Delays with insurance frustrate port company
Lyttelton Port of Christchurch is frustrated by the delays of "pay-as-you-go" payments by insurers to repair quake damage, months after the port threatened legal action on the issue.
Chief executive Peter Davie said so far Vero and the group of insurers had paid $35.7 million towards repairs but the payout total had stalled at that level for some time.
The port was still in negotiations with insurers over extra payments it wanted to top up that figure.
While the insurers had put forward the idea of a single payment to cover the damage, the port still preferred the idea of a series of progress payments as repairs were carried out, at least in the short term, he said.
"The short term is about making sure we're getting paid to repair the port as we need to."

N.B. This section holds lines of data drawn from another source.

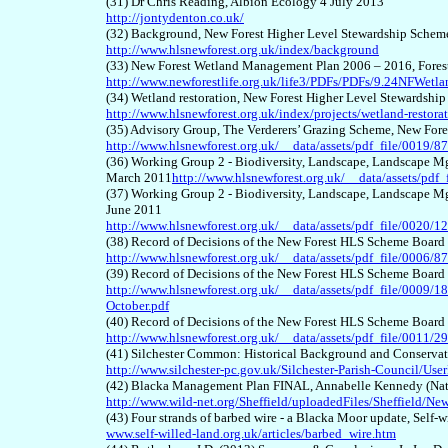
(31) Dr Chris Reading, Albion Ecology 4 July 2013
http://jontydenton.co.uk/
(32) Background, New Forest Higher Level Stewardship Schem
http://www.hlsnewforest.org.uk/index/background
(33) New Forest Wetland Management Plan 2006 – 2016, For
http://www.newforestlife.org.uk/life3/PDFs/PDFs/9.24NFWetl
(34) Wetland restoration, New Forest Higher Level Stewardshi
http://www.hlsnewforest.org.uk/index/projects/wetland-restora
(35) Advisory Group, The Verderers’ Grazing Scheme, New For
http://www.hlsnewforest.org.uk/__data/assets/pdf_file/0019
(36) Working Group 2 - Biodiversity, Landscape, Landscape M
March 2011
http://www.hlsnewforest.org.uk/__data/assets/pd
(37) Working Group 2 - Biodiversity, Landscape, Landscape M
June 2011
http://www.hlsnewforest.org.uk/__data/assets/pdf_file/0020
(38) Record of Decisions of the New Forest HLS Scheme Board
http://www.hlsnewforest.org.uk/__data/assets/pdf_file/0006/
(39) Record of Decisions of the New Forest HLS Scheme Board
http://www.hlsnewforest.org.uk/__data/assets/pdf_file/0009
October.pdf
(40) Record of Decisions of the New Forest HLS Scheme Boar
http://www.hlsnewforest.org.uk/__data/assets/pdf_file/0011
(41) Silchester Common: Historical Background and Conserv
http://www.silchester-pc.gov.uk/Silchester-Parish-Council/
(42) Blacka Management Plan FINAL, Annabelle Kennedy (Natur
http://www.wild-net.org/Sheffield/uploadedFiles/Sheffie
(43) Four strands of barbed wire - a Blacka Moor update, Self-
www.self-willed-land.org.uk/articles/barbed_wire.htm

It is expected to turn into the biggest single corporate claim ever made in the southern hemisphere – somewhere in the order of $500m.
Davie said about three extra staff had been taken on to deal with the extra work over insurance negotiations and the port rebuild and that number could grow to between six and 12.
Asked if the time delays were frustrating, Davie said: "I think it adds another dimension to our business that normally wouldn't be there.
"So if you look at our business, we've now got a rebuild and an insurance side to business that wasn't there previously ...
"We're always making progress but it's probably not as quick as we would like."
At the company's annual meeting in November, chairman Rodger Fisher said the directors were considering legal action after their lead insurer, Vero, disputed a $20m progress payment for repairs to the quake-ravaged port.
Yesterday Davie did not want to comment further on the possibility of a legal challenge.
A spokeswoman for Vero said the insurer remained committed to settling this claim. Vero would prefer not to discuss the confidential details of this series of claims, she added.
Davie said temporary repairs to Cashin Quay 1 – where coal is loaded – were nearly complete, while temporary work on the container-based Cashin Quay 3 was going well.
Late last year an engineering review saw the port close the LPC head office for further damage assessment.
An interim study on the future of $12m port building in Lyttelton was due in about three weeks, Davie said.
If the structural engineers judged the building fit for repair, there would still have to be a further study on what that work would entail and whether it would be economically feasible, he said.